Owais Tohid - Senior journalist

The operation to cleanse North Waziristan of Al Qaeda and Taliban militant carries immense national, regional and international significance. Thus, the barometer of its success varies and differs if you look at it with the eyes of people of Pakistan and the binoculars of the international community especially the US.

It needs to be seen with fresh eyes and renewed perception beyond the stereotypes of the terms of good and bad militants and the so-called strategic depth doctrine.

The US would like to see its success because it doesn’t want to face embarrassment to witness the same script rewritten on Afghan soil post withdrawal unlike unstable Iraq despite spending 2.2 trillion dollars.”
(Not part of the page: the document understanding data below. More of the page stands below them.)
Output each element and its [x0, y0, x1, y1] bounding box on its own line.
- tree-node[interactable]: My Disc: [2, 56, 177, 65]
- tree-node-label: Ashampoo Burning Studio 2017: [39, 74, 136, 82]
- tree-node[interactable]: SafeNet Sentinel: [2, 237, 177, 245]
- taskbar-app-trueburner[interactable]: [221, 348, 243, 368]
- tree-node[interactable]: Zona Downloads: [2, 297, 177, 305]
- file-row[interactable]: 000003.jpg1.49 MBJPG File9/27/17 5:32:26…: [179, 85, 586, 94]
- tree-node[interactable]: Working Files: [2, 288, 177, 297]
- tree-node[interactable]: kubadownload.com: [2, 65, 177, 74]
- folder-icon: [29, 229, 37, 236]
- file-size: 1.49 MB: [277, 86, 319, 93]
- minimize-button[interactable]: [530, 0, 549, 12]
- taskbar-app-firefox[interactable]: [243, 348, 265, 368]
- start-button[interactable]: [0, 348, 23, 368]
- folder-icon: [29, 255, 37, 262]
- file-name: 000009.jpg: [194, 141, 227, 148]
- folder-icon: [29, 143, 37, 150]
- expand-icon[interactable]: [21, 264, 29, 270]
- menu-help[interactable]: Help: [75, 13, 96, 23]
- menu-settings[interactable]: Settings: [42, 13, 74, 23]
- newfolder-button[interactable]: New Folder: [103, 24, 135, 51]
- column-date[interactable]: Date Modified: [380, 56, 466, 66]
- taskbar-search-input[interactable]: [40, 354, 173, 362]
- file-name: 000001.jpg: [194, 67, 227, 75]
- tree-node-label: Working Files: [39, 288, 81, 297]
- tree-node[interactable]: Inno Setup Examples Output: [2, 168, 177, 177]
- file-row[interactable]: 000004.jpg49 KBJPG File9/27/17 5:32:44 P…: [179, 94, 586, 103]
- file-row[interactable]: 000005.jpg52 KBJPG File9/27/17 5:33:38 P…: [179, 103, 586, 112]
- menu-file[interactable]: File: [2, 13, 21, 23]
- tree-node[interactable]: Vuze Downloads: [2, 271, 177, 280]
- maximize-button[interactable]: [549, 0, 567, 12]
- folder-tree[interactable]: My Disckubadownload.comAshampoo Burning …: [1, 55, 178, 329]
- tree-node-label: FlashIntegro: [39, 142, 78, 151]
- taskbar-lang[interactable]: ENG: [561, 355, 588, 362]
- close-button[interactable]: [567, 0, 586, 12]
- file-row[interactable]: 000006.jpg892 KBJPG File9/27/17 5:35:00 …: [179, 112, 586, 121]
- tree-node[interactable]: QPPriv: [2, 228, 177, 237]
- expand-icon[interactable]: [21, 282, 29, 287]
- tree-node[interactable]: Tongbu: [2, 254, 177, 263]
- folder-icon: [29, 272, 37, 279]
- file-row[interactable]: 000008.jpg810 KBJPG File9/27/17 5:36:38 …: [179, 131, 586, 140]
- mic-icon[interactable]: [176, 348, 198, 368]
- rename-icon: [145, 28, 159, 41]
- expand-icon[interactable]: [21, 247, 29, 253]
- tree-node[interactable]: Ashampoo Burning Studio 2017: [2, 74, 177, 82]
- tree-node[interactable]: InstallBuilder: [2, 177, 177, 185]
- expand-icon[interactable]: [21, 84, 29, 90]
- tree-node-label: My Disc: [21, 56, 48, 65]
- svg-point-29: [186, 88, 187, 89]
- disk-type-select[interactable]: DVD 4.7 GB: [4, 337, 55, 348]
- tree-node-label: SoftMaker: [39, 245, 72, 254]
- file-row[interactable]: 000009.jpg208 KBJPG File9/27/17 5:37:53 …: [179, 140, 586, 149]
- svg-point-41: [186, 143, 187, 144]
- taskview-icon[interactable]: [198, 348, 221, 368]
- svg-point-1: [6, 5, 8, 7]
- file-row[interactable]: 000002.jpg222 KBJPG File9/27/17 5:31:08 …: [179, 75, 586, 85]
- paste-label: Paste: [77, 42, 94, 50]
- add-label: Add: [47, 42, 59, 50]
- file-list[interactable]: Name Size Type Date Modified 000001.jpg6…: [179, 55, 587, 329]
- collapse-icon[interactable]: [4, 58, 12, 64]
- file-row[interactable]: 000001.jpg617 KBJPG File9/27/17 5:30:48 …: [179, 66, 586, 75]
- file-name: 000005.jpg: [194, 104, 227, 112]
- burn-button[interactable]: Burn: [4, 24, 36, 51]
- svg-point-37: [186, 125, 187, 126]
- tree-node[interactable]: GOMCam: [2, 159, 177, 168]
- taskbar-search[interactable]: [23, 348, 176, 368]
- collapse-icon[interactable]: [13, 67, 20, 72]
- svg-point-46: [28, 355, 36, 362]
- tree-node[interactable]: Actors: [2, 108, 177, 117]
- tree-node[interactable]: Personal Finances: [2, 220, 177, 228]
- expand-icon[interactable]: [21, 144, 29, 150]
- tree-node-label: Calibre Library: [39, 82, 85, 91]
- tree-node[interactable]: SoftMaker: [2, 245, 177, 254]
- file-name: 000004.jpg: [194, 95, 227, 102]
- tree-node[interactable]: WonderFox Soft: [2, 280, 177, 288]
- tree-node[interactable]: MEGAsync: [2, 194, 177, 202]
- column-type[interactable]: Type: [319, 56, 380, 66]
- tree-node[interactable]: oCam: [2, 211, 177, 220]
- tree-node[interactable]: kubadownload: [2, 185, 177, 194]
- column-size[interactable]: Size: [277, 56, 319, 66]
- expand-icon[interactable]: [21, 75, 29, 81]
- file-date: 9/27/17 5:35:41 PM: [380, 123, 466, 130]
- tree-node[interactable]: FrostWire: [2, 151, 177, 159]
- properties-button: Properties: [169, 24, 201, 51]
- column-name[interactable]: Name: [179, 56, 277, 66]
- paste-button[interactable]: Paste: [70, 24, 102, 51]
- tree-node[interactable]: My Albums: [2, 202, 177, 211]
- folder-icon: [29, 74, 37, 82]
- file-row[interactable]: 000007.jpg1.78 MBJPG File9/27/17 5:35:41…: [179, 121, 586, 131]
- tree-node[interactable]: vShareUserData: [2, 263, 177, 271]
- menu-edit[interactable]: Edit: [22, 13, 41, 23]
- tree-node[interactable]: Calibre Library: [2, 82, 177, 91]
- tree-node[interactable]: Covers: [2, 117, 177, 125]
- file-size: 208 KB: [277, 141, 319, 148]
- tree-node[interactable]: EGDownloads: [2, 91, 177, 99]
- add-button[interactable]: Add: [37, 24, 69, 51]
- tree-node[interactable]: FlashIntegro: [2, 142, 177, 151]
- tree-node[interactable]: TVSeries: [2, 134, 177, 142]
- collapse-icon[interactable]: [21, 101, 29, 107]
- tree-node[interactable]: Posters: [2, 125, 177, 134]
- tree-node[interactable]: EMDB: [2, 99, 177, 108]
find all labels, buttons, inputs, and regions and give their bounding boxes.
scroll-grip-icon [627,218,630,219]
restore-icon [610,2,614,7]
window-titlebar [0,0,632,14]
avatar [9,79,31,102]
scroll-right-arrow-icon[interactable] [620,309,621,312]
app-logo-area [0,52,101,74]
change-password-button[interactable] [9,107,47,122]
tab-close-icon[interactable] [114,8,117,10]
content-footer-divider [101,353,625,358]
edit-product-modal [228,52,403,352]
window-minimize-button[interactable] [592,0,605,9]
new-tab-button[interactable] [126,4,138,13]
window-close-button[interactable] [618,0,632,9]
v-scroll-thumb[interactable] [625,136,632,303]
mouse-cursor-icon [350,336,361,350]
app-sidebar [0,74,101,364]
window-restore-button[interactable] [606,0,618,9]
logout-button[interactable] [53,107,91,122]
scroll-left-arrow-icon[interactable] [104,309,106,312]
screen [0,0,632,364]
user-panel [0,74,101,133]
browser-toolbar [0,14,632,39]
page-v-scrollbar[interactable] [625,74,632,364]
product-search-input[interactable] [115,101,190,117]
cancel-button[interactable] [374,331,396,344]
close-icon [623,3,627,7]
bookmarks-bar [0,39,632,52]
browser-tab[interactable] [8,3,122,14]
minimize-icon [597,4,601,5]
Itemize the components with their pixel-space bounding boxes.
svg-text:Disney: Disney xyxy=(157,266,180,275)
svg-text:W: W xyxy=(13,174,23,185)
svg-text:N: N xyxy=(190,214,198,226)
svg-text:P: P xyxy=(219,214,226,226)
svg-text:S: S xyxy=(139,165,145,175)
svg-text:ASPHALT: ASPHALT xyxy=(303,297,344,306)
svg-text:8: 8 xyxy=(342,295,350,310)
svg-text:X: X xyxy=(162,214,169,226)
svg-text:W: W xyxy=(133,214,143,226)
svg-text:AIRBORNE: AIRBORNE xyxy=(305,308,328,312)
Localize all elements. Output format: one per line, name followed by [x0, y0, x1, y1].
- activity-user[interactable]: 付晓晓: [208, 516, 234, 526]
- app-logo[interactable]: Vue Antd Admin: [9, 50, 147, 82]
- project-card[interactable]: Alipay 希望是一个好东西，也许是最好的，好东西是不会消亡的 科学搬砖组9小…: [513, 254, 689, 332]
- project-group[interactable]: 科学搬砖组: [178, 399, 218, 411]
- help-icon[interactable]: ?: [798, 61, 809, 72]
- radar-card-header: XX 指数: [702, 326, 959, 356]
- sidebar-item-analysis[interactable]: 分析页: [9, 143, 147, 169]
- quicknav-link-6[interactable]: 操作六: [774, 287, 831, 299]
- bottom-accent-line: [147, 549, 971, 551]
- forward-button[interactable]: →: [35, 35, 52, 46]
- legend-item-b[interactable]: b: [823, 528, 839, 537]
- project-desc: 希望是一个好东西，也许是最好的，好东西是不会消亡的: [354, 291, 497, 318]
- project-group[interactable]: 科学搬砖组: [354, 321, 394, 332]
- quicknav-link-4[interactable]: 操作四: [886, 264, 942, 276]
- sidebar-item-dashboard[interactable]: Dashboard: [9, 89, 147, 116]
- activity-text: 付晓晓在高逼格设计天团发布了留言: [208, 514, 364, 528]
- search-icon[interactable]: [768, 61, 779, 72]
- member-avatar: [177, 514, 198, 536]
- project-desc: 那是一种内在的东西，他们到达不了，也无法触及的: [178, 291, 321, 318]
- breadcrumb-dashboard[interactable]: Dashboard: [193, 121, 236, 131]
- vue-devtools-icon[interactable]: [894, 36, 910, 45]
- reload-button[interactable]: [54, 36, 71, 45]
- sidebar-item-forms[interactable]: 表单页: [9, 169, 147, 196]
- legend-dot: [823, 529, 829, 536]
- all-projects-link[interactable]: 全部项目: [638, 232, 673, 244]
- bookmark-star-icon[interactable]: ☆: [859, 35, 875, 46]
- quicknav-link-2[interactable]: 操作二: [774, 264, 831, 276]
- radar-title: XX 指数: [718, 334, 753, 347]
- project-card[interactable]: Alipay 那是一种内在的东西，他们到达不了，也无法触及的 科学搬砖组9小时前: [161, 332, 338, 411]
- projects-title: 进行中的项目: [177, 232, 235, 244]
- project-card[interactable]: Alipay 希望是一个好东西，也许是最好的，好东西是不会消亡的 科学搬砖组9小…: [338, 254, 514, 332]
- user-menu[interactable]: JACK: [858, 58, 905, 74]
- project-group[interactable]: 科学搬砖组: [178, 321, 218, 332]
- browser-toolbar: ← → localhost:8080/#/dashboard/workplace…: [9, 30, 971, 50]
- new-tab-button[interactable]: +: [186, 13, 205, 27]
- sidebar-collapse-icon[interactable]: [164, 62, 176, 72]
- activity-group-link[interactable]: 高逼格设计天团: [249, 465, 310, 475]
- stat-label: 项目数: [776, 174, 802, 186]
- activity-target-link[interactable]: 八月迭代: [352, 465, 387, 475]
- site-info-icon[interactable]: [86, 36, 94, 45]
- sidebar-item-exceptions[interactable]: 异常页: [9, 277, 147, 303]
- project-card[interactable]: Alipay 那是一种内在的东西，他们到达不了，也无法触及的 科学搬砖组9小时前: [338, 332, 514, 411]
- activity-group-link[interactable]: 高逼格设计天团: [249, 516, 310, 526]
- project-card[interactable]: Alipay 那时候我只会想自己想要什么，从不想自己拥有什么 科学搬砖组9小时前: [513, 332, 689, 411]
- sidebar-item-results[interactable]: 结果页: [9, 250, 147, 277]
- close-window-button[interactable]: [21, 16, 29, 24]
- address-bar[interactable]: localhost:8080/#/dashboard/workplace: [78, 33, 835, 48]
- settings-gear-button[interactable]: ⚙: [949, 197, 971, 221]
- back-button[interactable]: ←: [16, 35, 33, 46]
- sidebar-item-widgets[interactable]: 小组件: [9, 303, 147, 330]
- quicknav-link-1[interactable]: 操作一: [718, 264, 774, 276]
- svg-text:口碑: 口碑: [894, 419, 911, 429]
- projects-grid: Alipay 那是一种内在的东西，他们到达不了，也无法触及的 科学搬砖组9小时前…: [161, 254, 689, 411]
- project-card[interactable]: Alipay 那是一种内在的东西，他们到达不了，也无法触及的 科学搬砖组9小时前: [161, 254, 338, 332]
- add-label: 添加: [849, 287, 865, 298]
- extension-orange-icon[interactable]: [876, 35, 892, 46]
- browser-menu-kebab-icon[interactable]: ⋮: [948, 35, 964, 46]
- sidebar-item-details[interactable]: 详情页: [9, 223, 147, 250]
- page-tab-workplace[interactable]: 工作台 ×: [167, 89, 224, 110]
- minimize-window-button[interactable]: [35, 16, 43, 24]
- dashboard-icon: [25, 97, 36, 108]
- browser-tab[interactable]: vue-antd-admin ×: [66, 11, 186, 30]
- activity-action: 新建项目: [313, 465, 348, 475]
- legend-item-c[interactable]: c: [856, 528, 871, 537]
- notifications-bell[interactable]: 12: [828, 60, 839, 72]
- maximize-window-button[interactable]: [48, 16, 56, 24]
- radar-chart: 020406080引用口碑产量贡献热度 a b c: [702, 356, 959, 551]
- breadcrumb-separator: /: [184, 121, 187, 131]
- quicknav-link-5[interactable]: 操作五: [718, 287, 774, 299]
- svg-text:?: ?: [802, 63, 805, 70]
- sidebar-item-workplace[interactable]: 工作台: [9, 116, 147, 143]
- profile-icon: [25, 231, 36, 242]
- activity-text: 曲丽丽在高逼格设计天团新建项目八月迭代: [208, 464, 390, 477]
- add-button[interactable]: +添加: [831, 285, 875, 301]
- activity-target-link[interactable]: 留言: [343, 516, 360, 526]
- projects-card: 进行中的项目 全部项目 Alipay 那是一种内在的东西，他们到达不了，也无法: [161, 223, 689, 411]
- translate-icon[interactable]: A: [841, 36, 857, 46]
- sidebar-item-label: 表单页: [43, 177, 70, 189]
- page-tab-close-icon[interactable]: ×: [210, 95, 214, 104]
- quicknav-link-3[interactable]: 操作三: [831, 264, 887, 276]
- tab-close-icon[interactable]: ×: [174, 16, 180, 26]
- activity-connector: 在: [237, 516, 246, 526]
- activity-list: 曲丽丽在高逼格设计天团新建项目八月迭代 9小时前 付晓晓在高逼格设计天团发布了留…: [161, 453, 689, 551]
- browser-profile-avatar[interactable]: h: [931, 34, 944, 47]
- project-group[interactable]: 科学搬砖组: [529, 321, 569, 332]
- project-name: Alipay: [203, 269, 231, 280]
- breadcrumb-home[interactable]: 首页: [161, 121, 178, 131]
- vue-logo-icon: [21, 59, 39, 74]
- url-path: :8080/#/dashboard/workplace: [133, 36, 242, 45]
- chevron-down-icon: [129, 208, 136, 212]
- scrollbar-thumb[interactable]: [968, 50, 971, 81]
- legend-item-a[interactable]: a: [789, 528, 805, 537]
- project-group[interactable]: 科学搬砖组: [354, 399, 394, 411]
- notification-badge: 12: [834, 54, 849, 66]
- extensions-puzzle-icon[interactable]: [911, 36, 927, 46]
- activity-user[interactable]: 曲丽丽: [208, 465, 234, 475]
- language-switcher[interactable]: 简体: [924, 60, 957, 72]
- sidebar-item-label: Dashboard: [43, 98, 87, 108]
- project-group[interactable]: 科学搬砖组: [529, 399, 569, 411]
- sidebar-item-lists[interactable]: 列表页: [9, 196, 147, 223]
The military seems determined to strengthen the western borders and establish the writ of the state in the tribal belt before the withdrawal of US troops to counter any threat coming from across the border where anti-Pakistan Taliban have made sanctuaries. It also wants to erase the tainted image of Pakistan that the tribal belt, particularly North Waziristan, was the epicenter of global terrorism.

But it needs to expand its operation beyond the tribal belt to eliminate the tentacles of terrorism across the country to ensure it’s not half-baked this time around. It also faces the biggest challenge of rehabilitating over half a million uprooted tribesmen.

For many in Pakistan, the real success will be measured when the nurseries of extremist and militants groups are eliminated across the country.

But that cannot happen in days or months as the seeds of extremism which were sown during Zia’s regime, have now grown into deadly plants. To me, it’s a forward movement as is used in diplomatic lingua. It warrants cautious support but also greater transparency. The ties with extremists groups is like a quilt sewn with threads of blood, so unraveling the seam needs extra care because it’s painful.